[Required work]: The reply must be the number of lines in the following material that include the word "être", and nothing more.
--
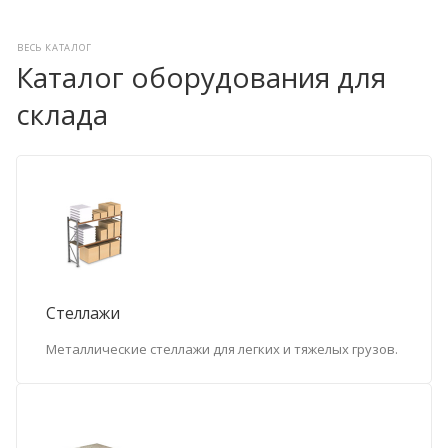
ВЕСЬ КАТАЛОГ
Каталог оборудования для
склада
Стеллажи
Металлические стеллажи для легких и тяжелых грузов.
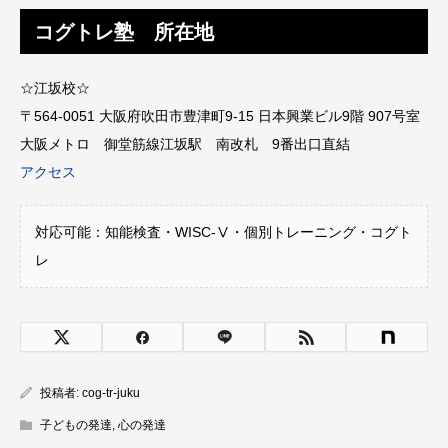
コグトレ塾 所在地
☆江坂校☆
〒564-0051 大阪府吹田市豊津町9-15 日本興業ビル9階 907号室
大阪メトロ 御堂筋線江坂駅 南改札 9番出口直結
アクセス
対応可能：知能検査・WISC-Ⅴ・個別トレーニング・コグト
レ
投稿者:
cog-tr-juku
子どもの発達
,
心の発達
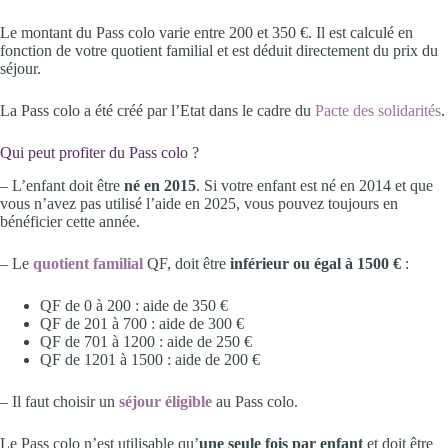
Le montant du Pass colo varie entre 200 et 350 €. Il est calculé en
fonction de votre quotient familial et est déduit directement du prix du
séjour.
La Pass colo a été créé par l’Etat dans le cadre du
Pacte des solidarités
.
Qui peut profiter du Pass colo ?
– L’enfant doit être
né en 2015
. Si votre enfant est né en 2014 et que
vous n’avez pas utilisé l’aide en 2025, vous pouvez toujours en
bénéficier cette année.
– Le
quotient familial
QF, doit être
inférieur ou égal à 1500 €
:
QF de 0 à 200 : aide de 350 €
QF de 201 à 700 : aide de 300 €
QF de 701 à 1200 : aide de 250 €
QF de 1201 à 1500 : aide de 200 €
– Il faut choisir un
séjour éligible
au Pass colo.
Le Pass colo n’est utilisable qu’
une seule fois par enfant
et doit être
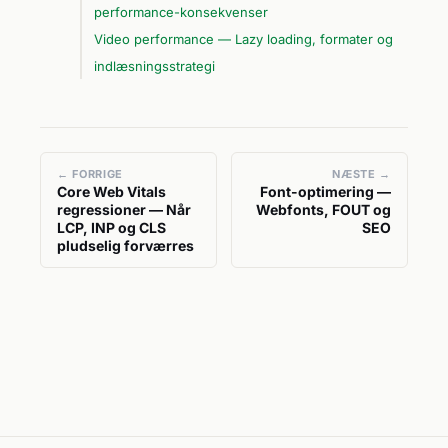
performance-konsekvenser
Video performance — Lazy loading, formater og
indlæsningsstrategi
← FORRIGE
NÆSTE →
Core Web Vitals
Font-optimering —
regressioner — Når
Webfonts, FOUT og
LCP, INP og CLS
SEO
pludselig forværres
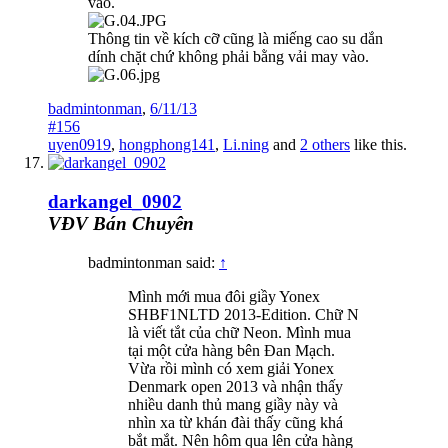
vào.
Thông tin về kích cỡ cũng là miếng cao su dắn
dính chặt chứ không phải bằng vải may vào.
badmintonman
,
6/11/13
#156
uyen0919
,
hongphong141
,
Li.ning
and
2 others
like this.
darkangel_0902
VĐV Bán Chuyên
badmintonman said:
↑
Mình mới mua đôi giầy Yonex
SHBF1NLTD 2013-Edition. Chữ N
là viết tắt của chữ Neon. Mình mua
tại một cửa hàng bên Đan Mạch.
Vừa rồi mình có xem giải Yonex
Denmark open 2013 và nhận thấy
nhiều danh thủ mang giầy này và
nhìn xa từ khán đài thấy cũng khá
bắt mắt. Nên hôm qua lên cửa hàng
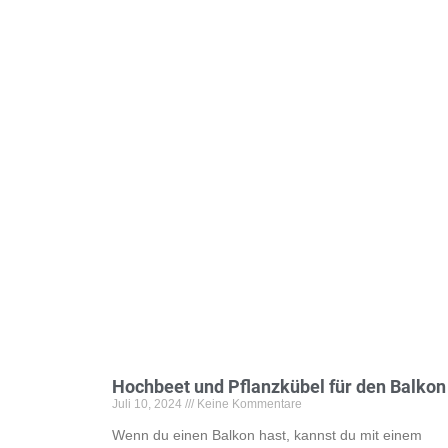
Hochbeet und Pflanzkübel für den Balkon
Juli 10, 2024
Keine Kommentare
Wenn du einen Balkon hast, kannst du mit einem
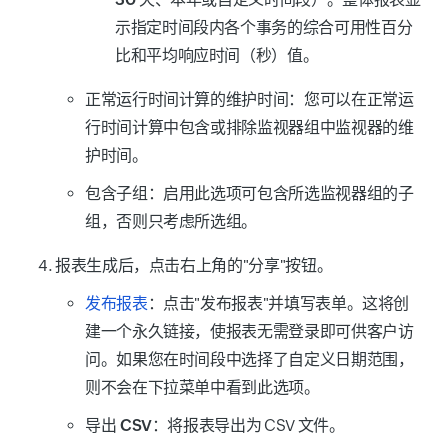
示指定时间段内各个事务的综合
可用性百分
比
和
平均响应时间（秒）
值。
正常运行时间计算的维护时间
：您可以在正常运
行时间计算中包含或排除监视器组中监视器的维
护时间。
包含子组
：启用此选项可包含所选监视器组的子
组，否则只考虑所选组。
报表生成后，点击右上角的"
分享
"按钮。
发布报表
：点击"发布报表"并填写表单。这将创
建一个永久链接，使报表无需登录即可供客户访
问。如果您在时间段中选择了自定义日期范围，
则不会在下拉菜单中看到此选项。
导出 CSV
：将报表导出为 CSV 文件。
--
[Written reply]: 3